La vida es complicada, unas veces más que otras. Así como he tenido momentos de gozo, también he vivido la desesperación y, confieso, ganas de que todo se acabe.
Hay quienes ven en el suicidio un acto de valentía, tal vez porque el suicida se aventura voluntariamente a cruzar el umbral de la muerte, paso ante el cual la mayoría de las personas sienten miedo, por lo menos en Occidente, nutrido por las escabrosas imágenes de la pasión y muerte de Jesús; aquí aún nos cuesta trabajo reconocer que la existencia no termina cuando fallecemos, sino que continúa eternamente. Para otras personas, por el contrario, suicidarse constituye un acto de cobardía, pues quien lo hace parece no ser capaz de asumir la realidad, aceptar aquello que pasa, y encuentra una salida aparentemente fácil a un cúmulo de problemas que se ven irresolubles o simplemente al desencanto por la vida. Lejos estoy de juzgar a quien se suicida, bien sea porque ante una enfermedad terminal decide acudir a la eutanasia o porque en algún recodo del camino corta su hilo vital.

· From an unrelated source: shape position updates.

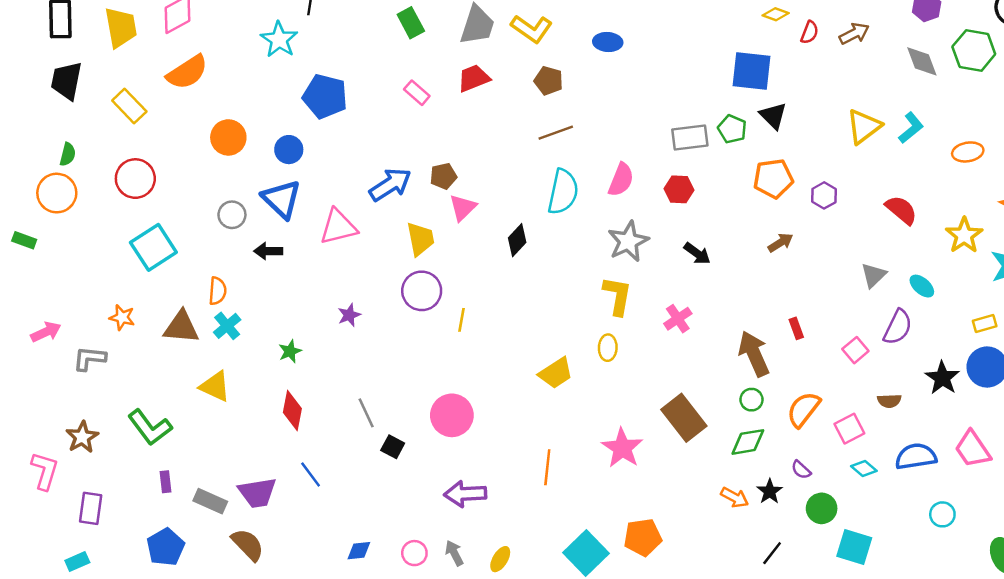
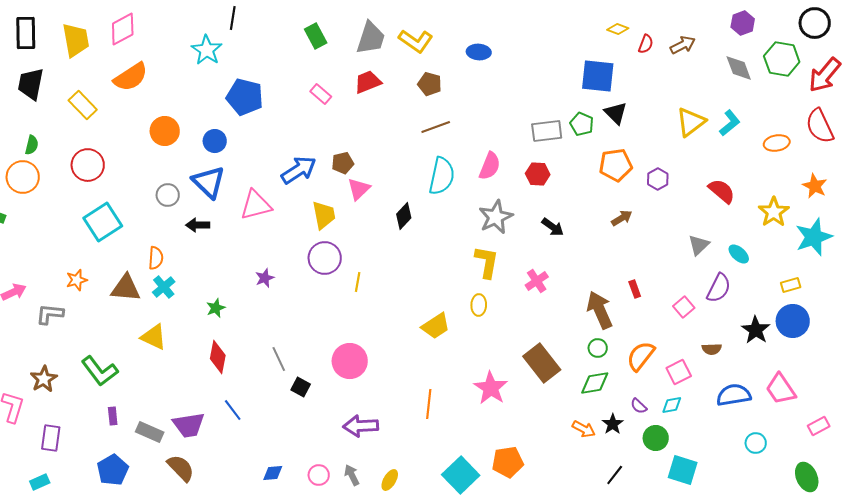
orange star: (122, 317) -> (77, 280), turned -30
cyan diamond: (864, 468) -> (672, 405), moved, turned -50

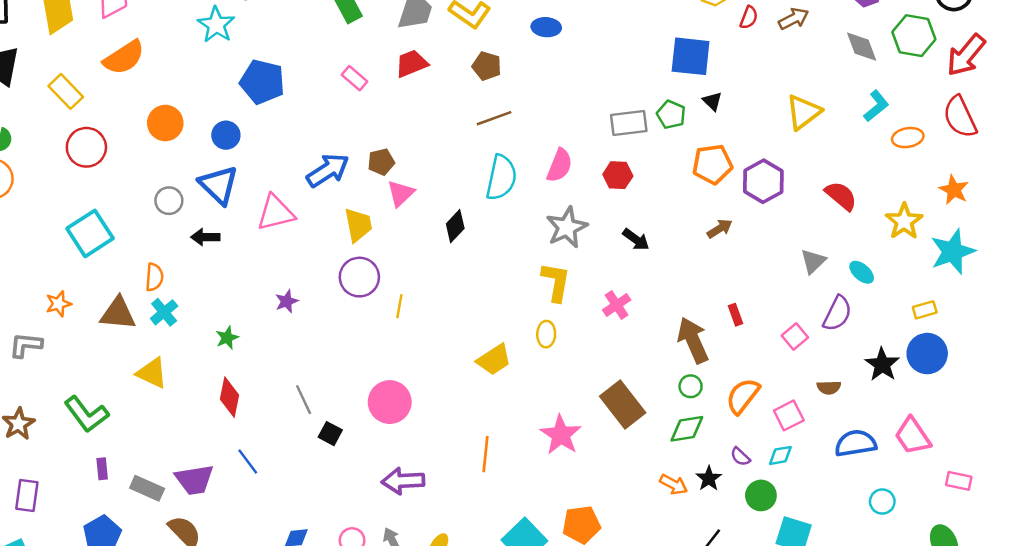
black triangle: (616, 113) -> (712, 101), size x0.7
cyan L-shape: (730, 123) -> (876, 106), moved
red circle: (88, 165) -> (86, 147), moved
purple hexagon: (658, 179) -> (763, 181), size x1.6
pink rectangle: (819, 426) -> (959, 481), turned 40

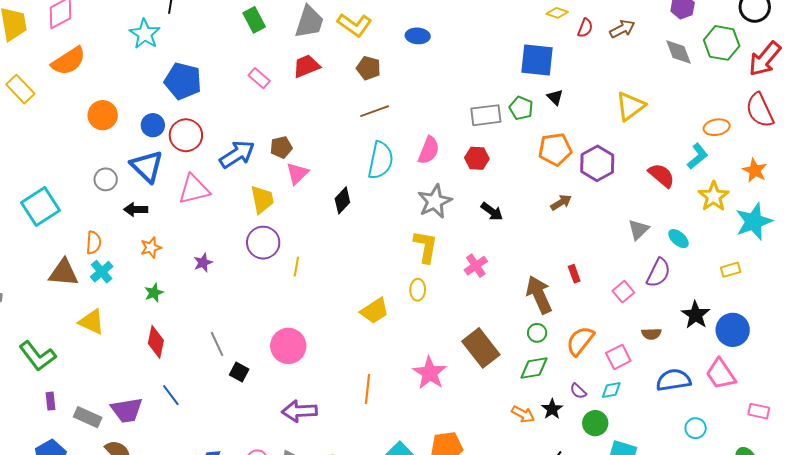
cyan L-shape: (876, 106) -> (698, 156), moved
red circle: (86, 147) -> (186, 135), moved
orange star: (58, 304) -> (151, 248), moved
blue circle: (927, 354) -> (733, 330), moved

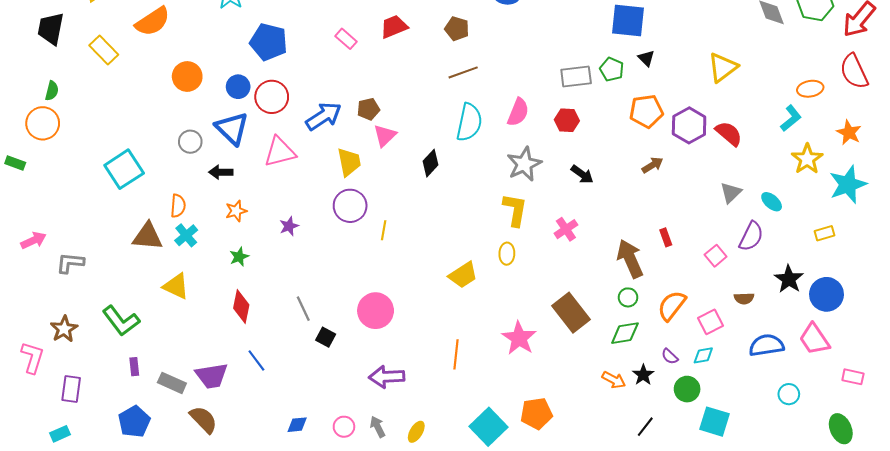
red semicircle: (661, 175) -> (729, 134), moved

Personas cercanas decidieron aplicarse la eutanasia y otras se suicidaron, incluyendo a una antigua pareja. Una de ellas, en su lecho de enferma, me preguntaba qué creía yo sobre la muerte y qué hay más allá. Con otra, tras cometer varios intentos de suicidio -uno de ellos ante el cual me sentí absolutamente impotente-, pude hablar sobre lo que en aquel momento de juventud pensaba yo sobre la vida; nada de ello funcionó y la noticia de su suicidio fue como una puñalada en mi pecho. Hoy puedo comprender que tras cada acto de atentar contra la propia vida hay, sobre todo, una profunda desconexión con quien se es y con aquello más grande que nosotros, lo cual nos envuelve y trasciende, llamémosle Dios, Jehová, Yahvéh, la Fuente o la Energía… Y ante esa desconexión -que en verdad no es real, pues a pesar de nosotros mismos siempre estamos conectados- siento una profunda compasión.

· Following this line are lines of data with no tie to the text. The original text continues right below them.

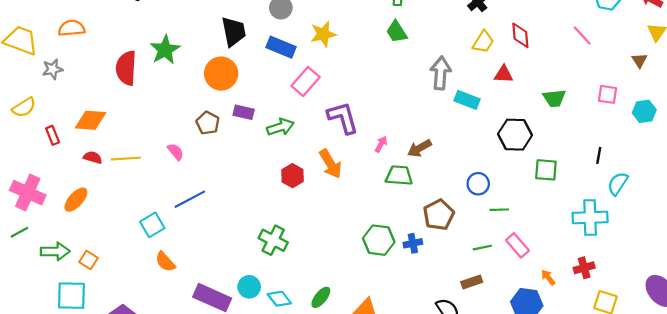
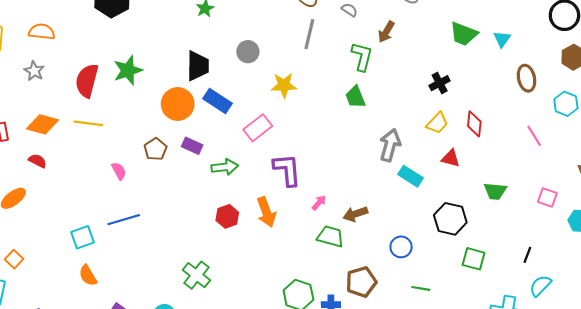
blue rectangle: (281, 47) -> (218, 101), moved
gray star: (53, 69) -> (34, 71), moved, turned 30
yellow line: (126, 159) -> (88, 123), moved
blue circle: (478, 184) -> (401, 247), moved

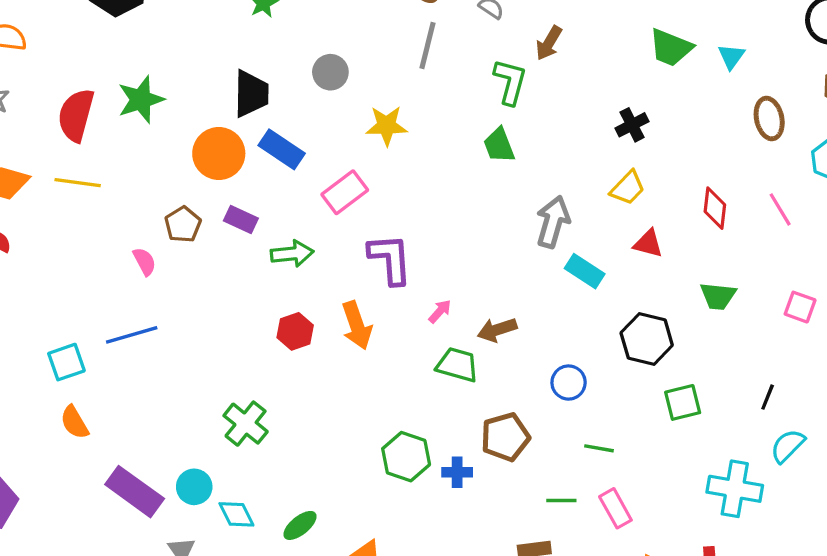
red diamond: (474, 124) -> (715, 208), moved
pink semicircle: (119, 171) -> (145, 261), moved
green square: (474, 259) -> (683, 402), turned -30

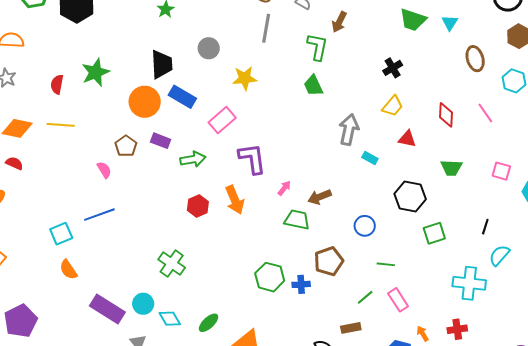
red semicircle: (76, 115) -> (57, 84), size x0.6
cyan rectangle: (585, 271) -> (370, 158), size x0.7
green line: (561, 501) -> (365, 297), turned -36

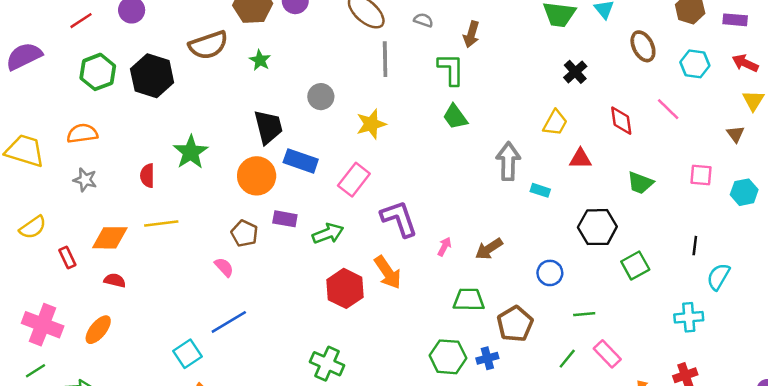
black cross: (393, 68) -> (575, 72), moved
green trapezoid: (451, 168) -> (640, 183), turned 30
red hexagon: (198, 206) -> (345, 288), size x1.4
green trapezoid: (297, 220) -> (469, 300), moved
cyan cross: (469, 283) -> (689, 317), size x0.7

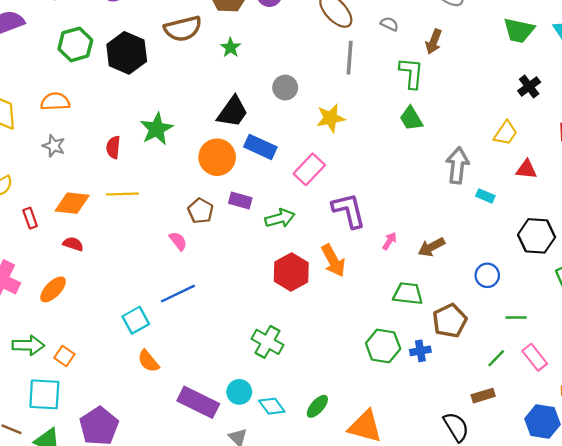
black trapezoid: (268, 127) -> (233, 112), turned 44

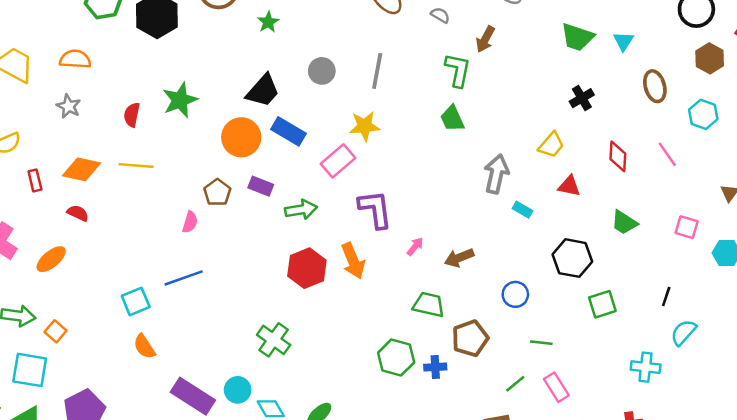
gray line: (350, 58) -> (377, 71), moved
yellow star: (331, 118) -> (365, 126), moved
pink semicircle: (178, 241) -> (190, 222), turned 48

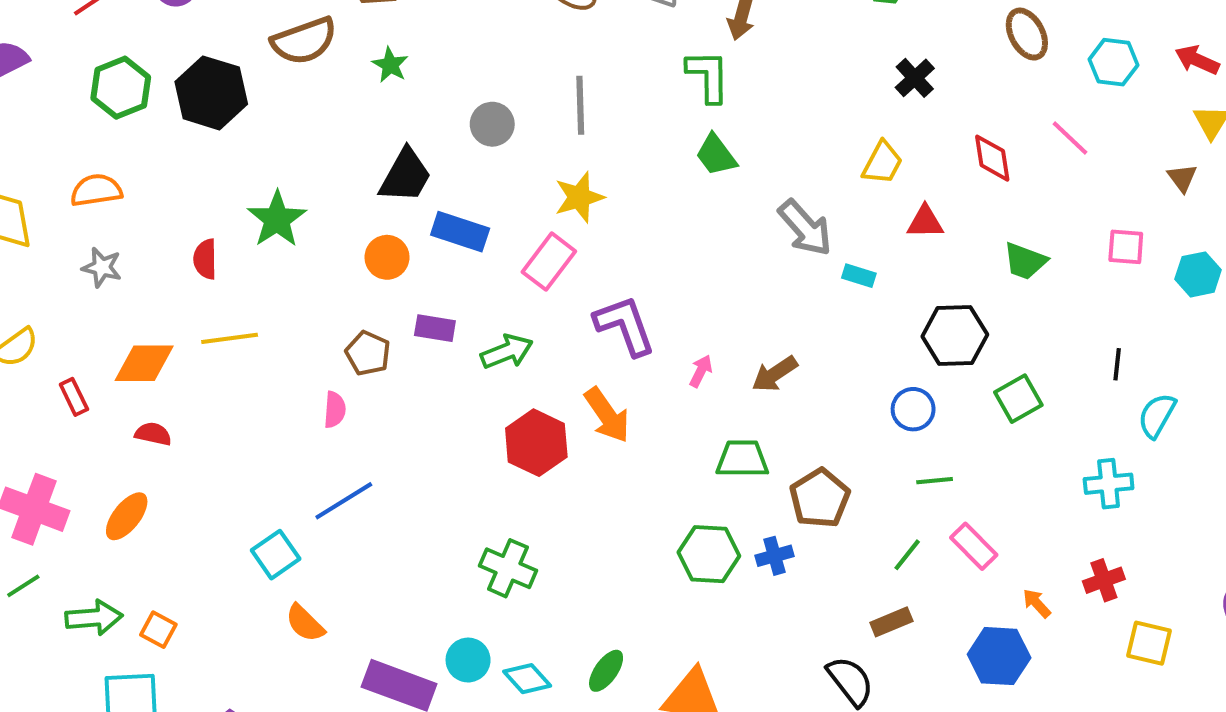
orange circle: (241, 137) -> (387, 257), size x0.7
gray arrow: (496, 174) -> (805, 228), turned 138
blue circle: (515, 294) -> (913, 409), moved

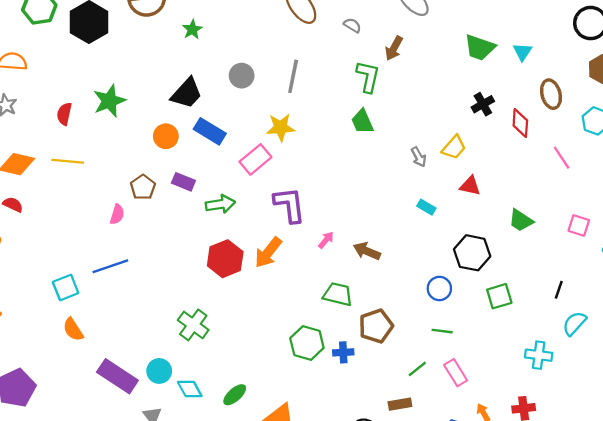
red diamond: (992, 158) -> (520, 123), moved
gray arrow: (805, 228) -> (419, 157), moved, size x0.6
brown arrow: (775, 374) -> (367, 251), turned 44
orange arrow: (607, 415) -> (268, 252), turned 60

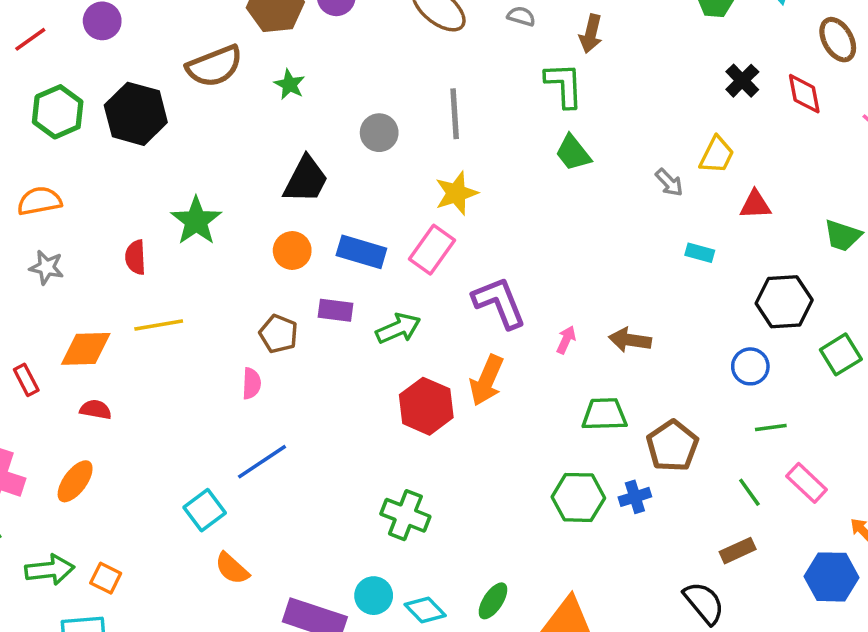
blue rectangle: (210, 131) -> (361, 252), moved
green line: (417, 369) -> (749, 492), turned -72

Perder el sentido de conexión nos lleva al caos, a niveles de entropía que se expresan en el desdén por la vida. En esa espiral descendente no somos capaces de comprender que aquello que vivimos es, fundamentalmente, nuestra responsabilidad y que para evolucionar necesitamos asumirla, ben sea quiebra, enfermedad, ruptura sentimental o cualquier equivocación. Tener consciencia de la conexión con Dios nos permite reconocer que pase lo que pase estamos protegidos y que finalmente todo se resuelve, así no sea de la manera en que imaginamos o queremos. Necesitamos profundizar en nuestro autoconocimiento, orar y meditar permanentemente para activar esa conexión esencial. ¡Sabernos y sentirnos conectados nos permite abrazar la vida en todo instante!